この記事では、通販サイト・システム刷新を依頼できる実績豊富な開発会社6社を、それぞれの強みや得意領域とともに紹介します。あわせて、ASP・クラウドEC・オープンソース・パッケージ・フルスクラッチといった構築手法ごとの違いや、事業規模に応じた選び方、そして発注前に必ず確認すべきチェックポイントまで体系的に解説します。読み終える頃には、自社に最適なパートナーを見極める判断基準が手に入るはずです。
▼全体ガイドの記事
・通販サイト/システム刷新の完全ガイド
通販サイト/システム刷新でパートナー選びが成否を分ける理由

通販システムの刷新は、単なる「サイトの作り替え」ではありません。商品・顧客・注文履歴といった事業の根幹データを安全に移行し、基幹システムや倉庫管理システムと連携させ、公開後も売上を伸ばし続ける運用体制まで含めて成立させる総合プロジェクトです。だからこそ、どのパートナーと組むかがプロジェクトの成否を大きく左右します。
適切な発注先選定がプロジェクトの命運を握る
ECリプレイスのよくある失敗は、目的やKPIが曖昧なまま進行してしまうこと、デザインを優先するあまり表示速度やモバイルUXが悪化して売上が落ちること、そしてベンダーに丸投げした結果、現場の業務に合わないシステムが出来上がることの3つに集約されます。これらはいずれも、自社の事業を理解し、要件を一緒に整理してくれるパートナーを選べていれば防げる失敗です。
特に注意したいのが、データ移行に伴うリスクです。URL構造が変わると検索エンジンの評価が引き継がれず、これまで積み上げてきた自然検索流入を一夜にして失う恐れがあります。301リダイレクトの設計を確実に行えるか、パスワードの暗号化方式の違いによる移行不可へどう対応するかといった実務の深部まで踏み込めるパートナーかどうかが、リニューアル後の売上を左右します。
発注前に確認すべき構築手法の選択肢
通販システムの構築手法は、大きくASP・SaaS、クラウドEC、オープンソース(OSS)、パッケージ、フルスクラッチの5つに分かれます。ASP・SaaSは初期費用とランニングコストを抑えられる反面カスタマイズに制約があり、月商100万円未満の立ち上げ期に向きます。月商数百万〜数千万円の成長期には高機能ASPやクラウドEC、OSSが選択肢となり、月商数億円以上の大規模事業ではパッケージやフルスクラッチで独自の業務フローや基幹連携に対応します。
重要なのは、現在の事業規模だけで選ばないことです。3〜5年後の成長を見据えずに目先のコストだけで手法を選ぶと、再び刷新が必要になり二重投資となります。各開発会社がどの手法を得意とするかを把握したうえで、自社の事業フェーズと将来像に合うパートナーを選びましょう。
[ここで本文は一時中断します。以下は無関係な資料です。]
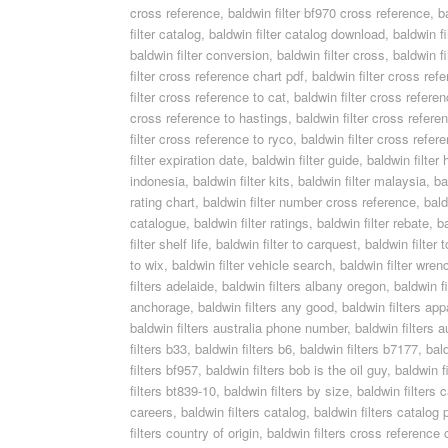
cross reference
,
baldwin filter bf970 cross reference
,
b
filter catalog
,
baldwin filter catalog download
,
baldwin fi
baldwin filter conversion
,
baldwin filter cross
,
baldwin f
filter cross reference chart pdf
,
baldwin filter cross re
filter cross reference to cat
,
baldwin filter cross refere
cross reference to hastings
,
baldwin filter cross refere
filter cross reference to ryco
,
baldwin filter cross refer
filter expiration date
,
baldwin filter guide
,
baldwin filter 
indonesia
,
baldwin filter kits
,
baldwin filter malaysia
,
ba
rating chart
,
baldwin filter number cross reference
,
bald
catalogue
,
baldwin filter ratings
,
baldwin filter rebate
,
ba
filter shelf life
,
baldwin filter to carquest
,
baldwin filter 
to wix
,
baldwin filter vehicle search
,
baldwin filter wren
filters adelaide
,
baldwin filters albany oregon
,
baldwin f
anchorage
,
baldwin filters any good
,
baldwin filters app
baldwin filters australia phone number
,
baldwin filters a
filters b33
,
baldwin filters b6
,
baldwin filters b7177
,
bal
filters bf957
,
baldwin filters bob is the oil guy
,
baldwin f
filters bt839-10
,
baldwin filters by size
,
baldwin filters 
careers
,
baldwin filters catalog
,
baldwin filters catalog 
filters country of origin
,
baldwin filters cross reference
株式会社ripla|コンサルから開発・運用まで一気通貫で支援

riplaは、コンサルティングから開発まで一気通貫で支援できる企業です。IT事業会社として社内DXを推進してきた経験を活かし、ビジネスへの成果創出とシステムの定着支援に強みがあります。営業・顧客・生産・販売管理など、幅広い基幹システムの構築・導入実績があり、企業の業務要件に合わせて柔軟に対応できる体制を整えています。
特徴と強み
riplaの最大の強みは、要件定義から運用定着までを分断せず伴走できる点にあります。通販システムの刷新では「ベンダーに丸投げしない」ことが成功の鍵ですが、riplaは発注側のプロジェクトマネジメントを支える週次定例の運営、課題管理表、フェーズごとの成果物承認フローといった実務の道具立てまで提供します。これにより、現場に合わないシステムが出来上がるリスクを抑えられます。
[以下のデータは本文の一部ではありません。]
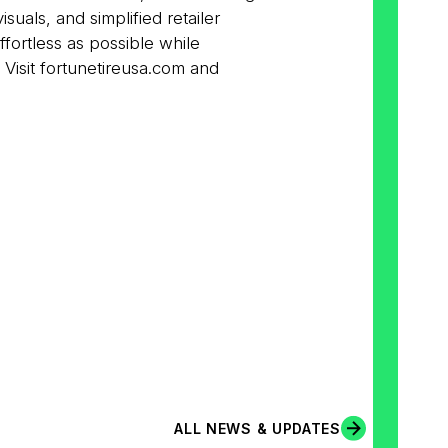
als, and simplified retailer
effortless as possible while
 Visit fortunetireusa.com and
ALL NEWS & UPDATES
また、過剰なカスタマイズを避けて標準機能に寄せる「Fit to Standard」の考え方を、抽象論ではなく社内調整のノウハウまで踏み込んで提示できる点も特徴です。決済手数料・従量課金・アプリ追加費・データ移行費・教育コストといった隠れコストまで含めた3〜5年のTCO(総保有コスト)で意思決定を支援するため、経営層への稟議も通しやすくなります。
得意領域・実績
riplaは基幹システムとの連携を伴う通販システムの構築を得意としています。EC単体ではなく、在庫・受発注・会計・物流(WMS)まで含めた業務全体の最適化を見据えた設計が可能です。外部システムとの「連携できる」という言葉の裏にある責任分界点を、API・CSVなどの方式レベルまで明確化し、後工程でのトラブルを未然に防ぎます。
さらに、カットオーバー時の障害に備えた切り戻し(フォールバック)基準の事前合意や、主要顧客・一部商品からの段階的移行といったリスクマネジメントの設計にも対応します。構築して終わりではなく、集客から物流まで公開後の運用・内製化支援まで相談できる伴走体制が、定着率の高さにつながっています。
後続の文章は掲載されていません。